Last week the Communities and Local Government Select Committee announced that they would be holding an inquiry into homelessness, something Crisis has been lobbying for to take place. This is a very welcome announcement and one of a number made last week which shone the spotlight on homelessness.

This will be a very timely inquiry – it is the first time in 10 years that the committee have looked at homelessness.

The committee last looked at homelessness in 2005. Their report made a number of key recommendations including:

  • A review of priority need categories and a cost-benefit analysis of removing vulnerability criteria
  • Stronger guidance and minimum expected standards of help for non-priority need homeless people
  • Additional funding for local authority homelessness prevention work.

Why does it matter?

Since the last inquiry, a lot has changed in the homelessness landscape.

  1. After years of declining trends and since the last inquiry, all forms of homelessness have risen and independent research carried out for Crisis and the Joseph Rowntree Foundation shows that homelessness is likely to increase further still.
  2. Homelessness policy has changed in England, including reforms allowing local councils to discharge homeless households in the private rented sector.
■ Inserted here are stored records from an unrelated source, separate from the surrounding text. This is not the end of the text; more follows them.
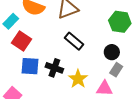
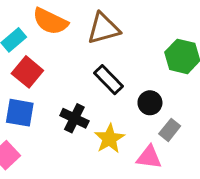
black circle: (112, 52) -> (150, 103), moved
blue square: (30, 66) -> (20, 113), moved

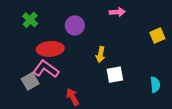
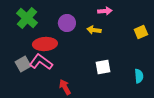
green cross: (30, 20) -> (27, 18), size x1.5
yellow arrow: (100, 54) -> (94, 30), moved, turned 88
gray square: (30, 81) -> (23, 64), moved

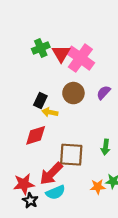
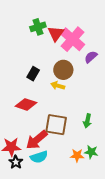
purple semicircle: (104, 93) -> (91, 57), moved
yellow arrow: (50, 112) -> (58, 86), moved
red diamond: (36, 135) -> (26, 104), turned 30

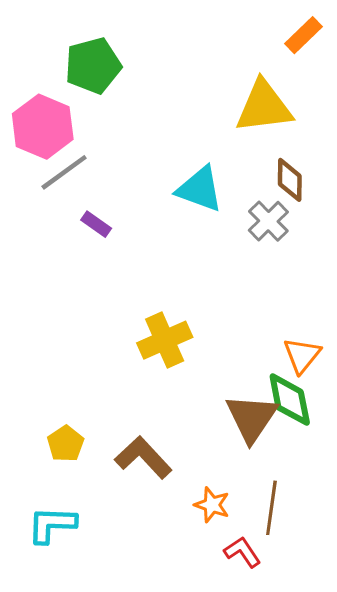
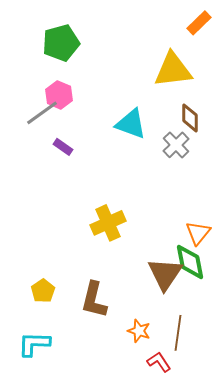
pink hexagon: (43, 127) -> (59, 95), moved, size x0.7
brown L-shape: (143, 457) -> (94, 300), turned -123

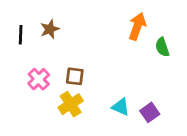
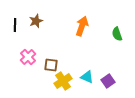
orange arrow: (137, 26) -> (82, 26), moved
brown square: (75, 76) -> (51, 65), moved
yellow cross: (71, 104) -> (63, 81), moved

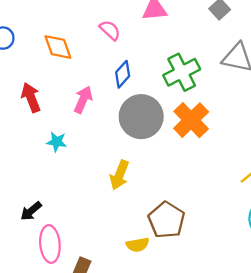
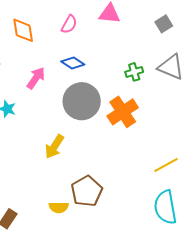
pink semicircle: (110, 30) -> (69, 24), turned 66
green cross: (182, 72) -> (134, 72), moved, size x0.6
blue diamond: (123, 74) -> (73, 63), turned 70

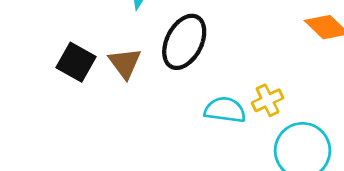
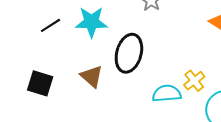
black square: (76, 62) -> (40, 83), moved

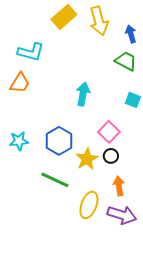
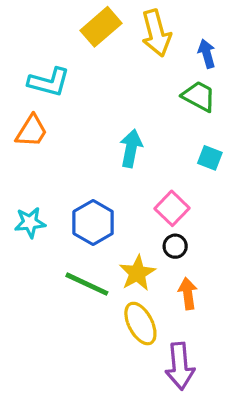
yellow star: (87, 159) -> (137, 273), moved
yellow ellipse: (89, 205) -> (140, 324), turned -48
purple arrow: (122, 215) -> (180, 366), moved, turned 68

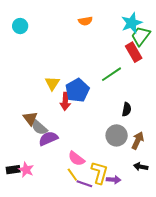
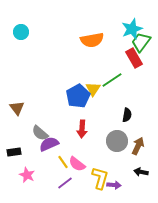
orange semicircle: (85, 21) -> (92, 40), moved, size x1.6
yellow triangle: (52, 83) -> (93, 89), moved
red arrow: (65, 101) -> (82, 129), moved
brown triangle: (30, 118) -> (17, 108), moved
black rectangle: (13, 170) -> (14, 152), moved
yellow line: (72, 175) -> (63, 162), moved
purple line: (84, 184) -> (65, 183), moved, turned -56

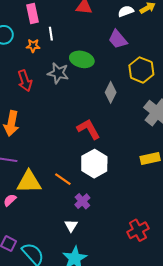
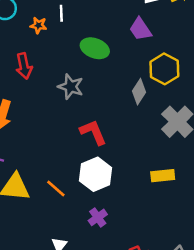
gray star: (58, 73) -> (71, 87), moved
gray diamond: (111, 92) -> (139, 92), moved
purple cross: (82, 201) -> (98, 217), moved

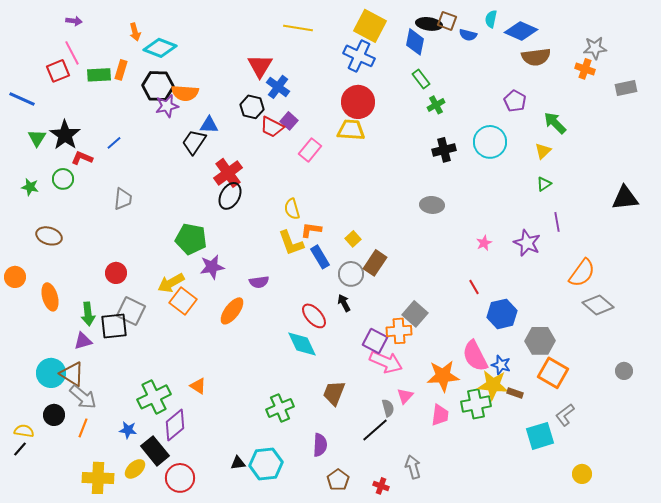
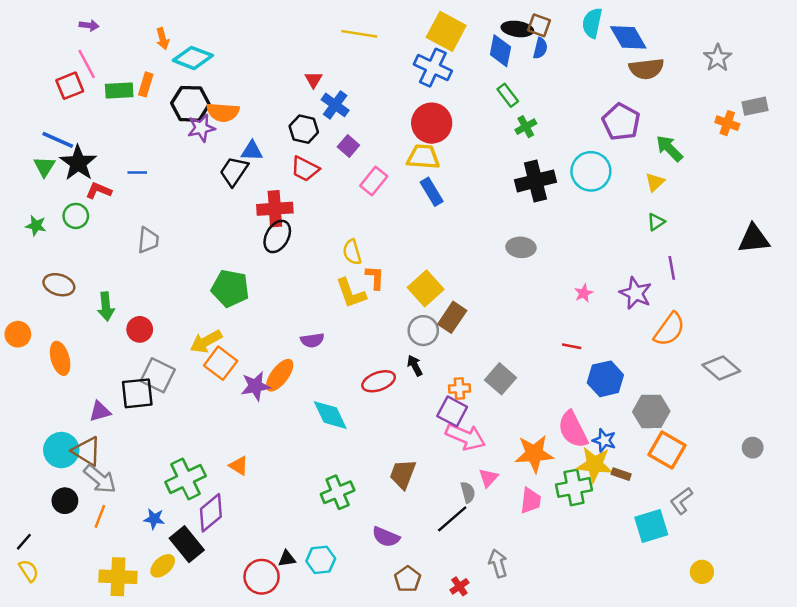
cyan semicircle: (491, 19) -> (592, 23), size x1.4
blue diamond: (521, 31) -> (628, 37), turned 36
blue semicircle: (468, 35) -> (540, 48), moved, turned -90
gray star: (595, 48) -> (718, 58), turned -30
red triangle: (260, 66) -> (313, 80), size x0.6
orange cross: (585, 69) -> (727, 123), moved
blue line: (22, 99) -> (58, 140), moved
purple pentagon: (515, 101) -> (621, 122), size x1.4
red trapezoid: (272, 127) -> (305, 169), moved
blue line: (114, 143) -> (137, 173), turned 42
black cross: (444, 150) -> (535, 181), size x1.4
red cross: (228, 173) -> (275, 209), turned 32
orange L-shape: (311, 230) -> (375, 277), turned 85
yellow square: (353, 239) -> (426, 288), size x1.8
blue rectangle: (320, 257) -> (432, 192), moved
purple star: (212, 267) -> (256, 386), moved
orange semicircle: (582, 273) -> (669, 329), moved
red line: (474, 287) -> (572, 346), turned -49
green arrow: (88, 314) -> (106, 306), moved
red ellipse: (314, 316) -> (379, 381), turned -68
orange cross: (399, 331) -> (459, 388), moved, size x0.7
cyan diamond: (302, 344) -> (330, 415), moved
yellow semicircle: (24, 431) -> (29, 571), moved, turned 48
purple semicircle: (320, 445) -> (386, 537), turned 110
cyan hexagon: (266, 464) -> (321, 560), size x0.7
red circle: (180, 478) -> (262, 577), moved
red cross: (381, 486) -> (459, 586), turned 35

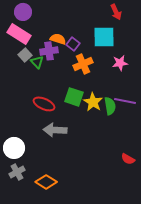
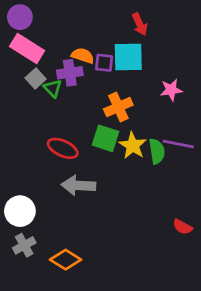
purple circle: (23, 12) -> (20, 17), moved
red arrow: (116, 12) -> (140, 24), moved
cyan square: (104, 37) -> (128, 57), moved
purple square: (73, 44) -> (104, 63), turned -32
orange cross: (83, 64) -> (118, 107), moved

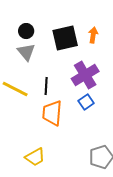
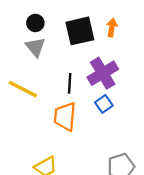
black line: (46, 86) -> (70, 83), moved

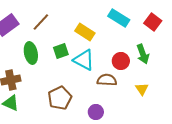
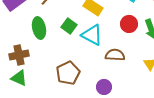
green square: (61, 51) -> (69, 26), turned -35
red circle: (121, 61) -> (129, 24), moved

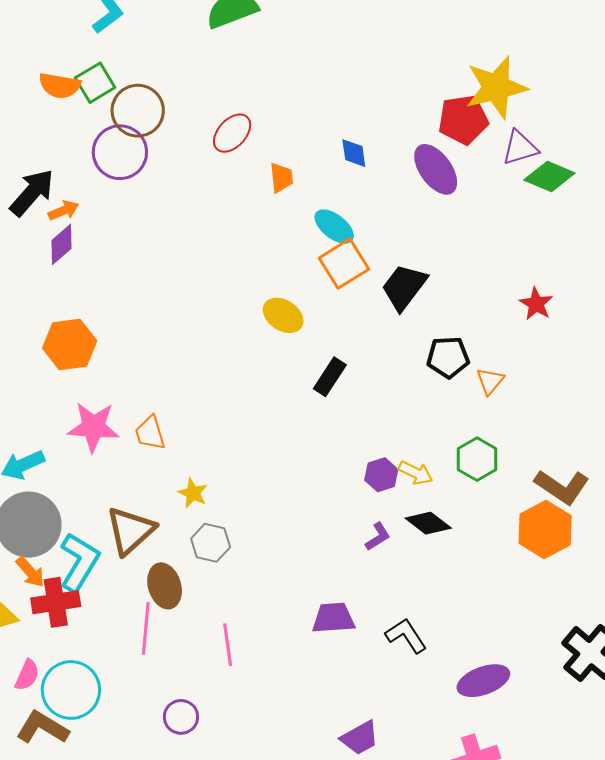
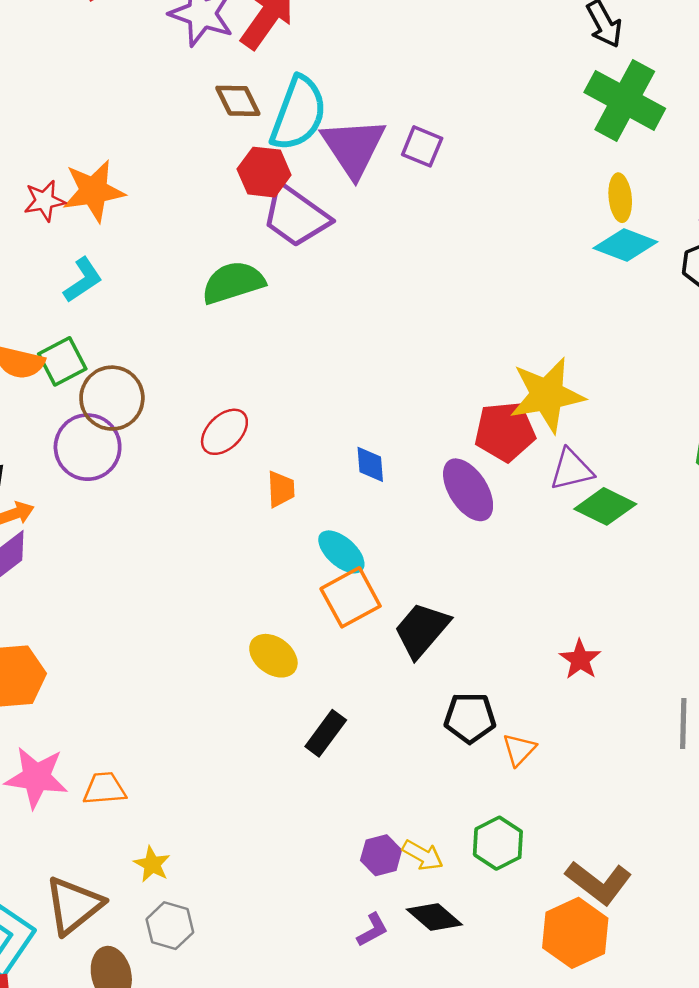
orange trapezoid: (150, 433) -> (104, 789), turned 99

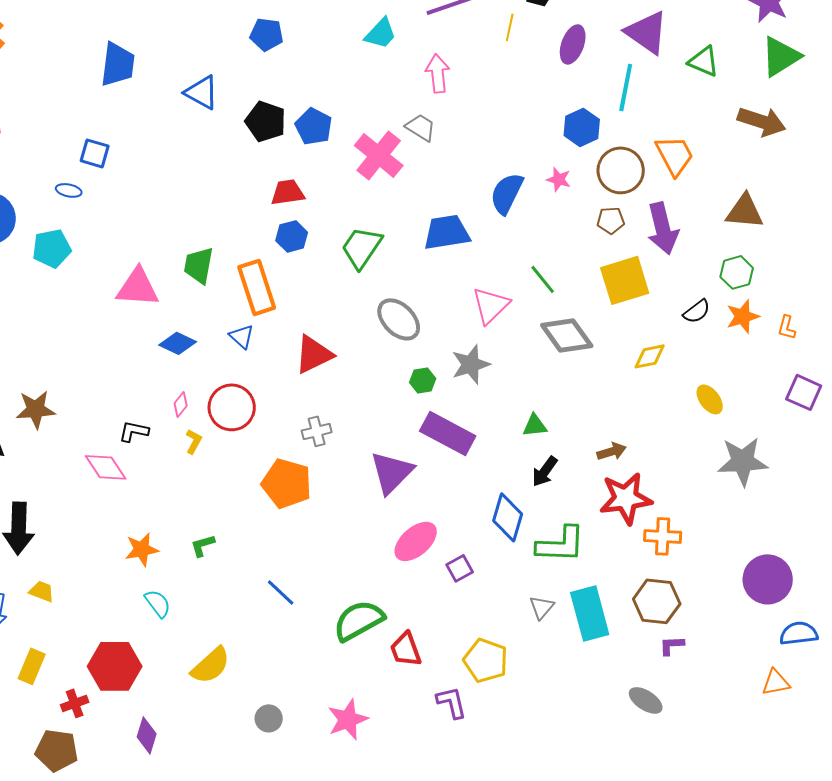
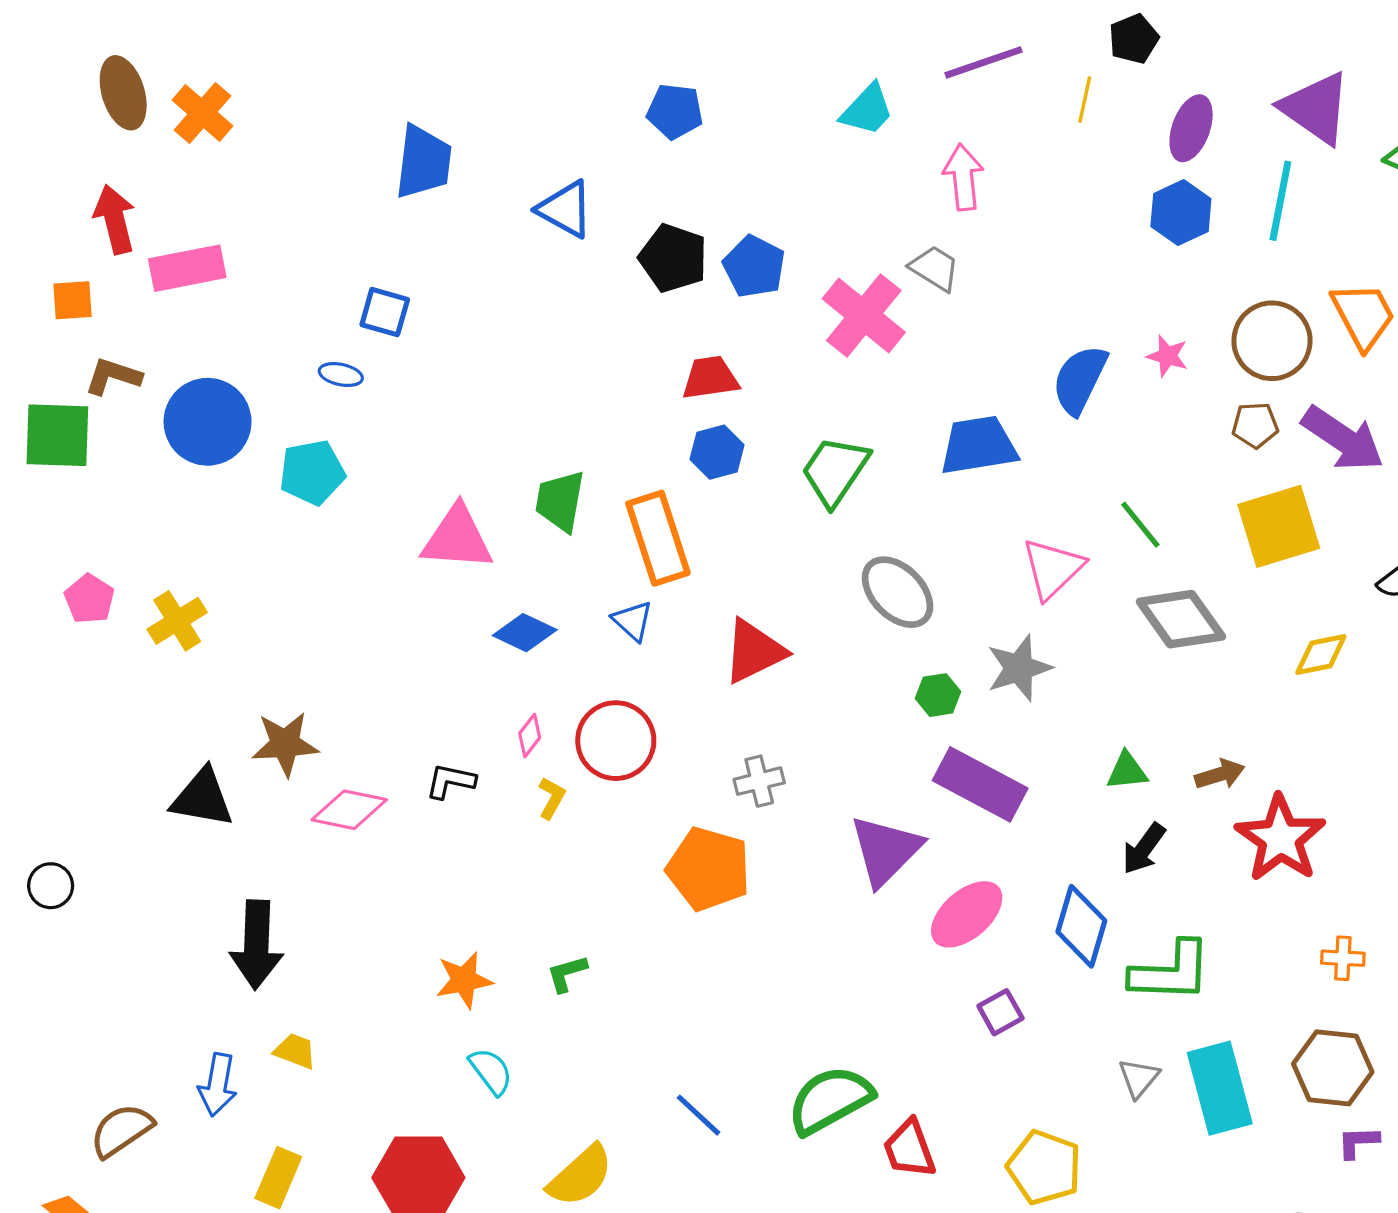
blue hexagon: (582, 127) -> (1181, 213), moved
purple arrow: (663, 228) -> (1343, 439), turned -42
brown arrow: (612, 451) -> (1220, 774), moved
pink diamond: (106, 467) -> (349, 810), moved, turned -45
red star: (626, 498) -> (1280, 838), moved, turned -30
orange cross: (663, 536) -> (1343, 958), size x0.7
pink ellipse: (416, 541) -> (967, 914), moved
blue line: (281, 592) -> (698, 1115), moved

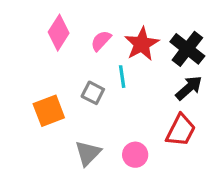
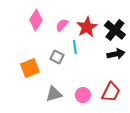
black arrow: (189, 88) -> (116, 54), turned 30
red trapezoid: (181, 130) -> (111, 92), moved
gray triangle: (88, 153) -> (54, 94), turned 30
The loss of a private rented tenancy is now the leading cause of homelessness.
  3. The Scottish and Welsh devolved governments now have new legislative frameworks in place with significant difference from the law in England. It is therefore an appropriate time to reconsider the effectiveness of English legislation and scrutinise the actions of councils in England.

All of these are developments that deserve further scrutiny.

This new inquiry is particularly important as the Department for Communities and Local Government (the department which the committee scrutinise the work of) announced last week that the government would consider new legislation to prevent more people from becoming homeless, something Crisis has long campaigned for since the launch of our  No One Turned Away campaign. This means that the committee has a real chance to influence the government’s thinking on what needs to be done.

The committee are accepting evidence until 8th February, we at Crisis will be submitting a response laying out our views on how the homelessness legislation could be improved to better support single homeless people. We would encourage anyone with new ideas on ending homelessness to do so as well.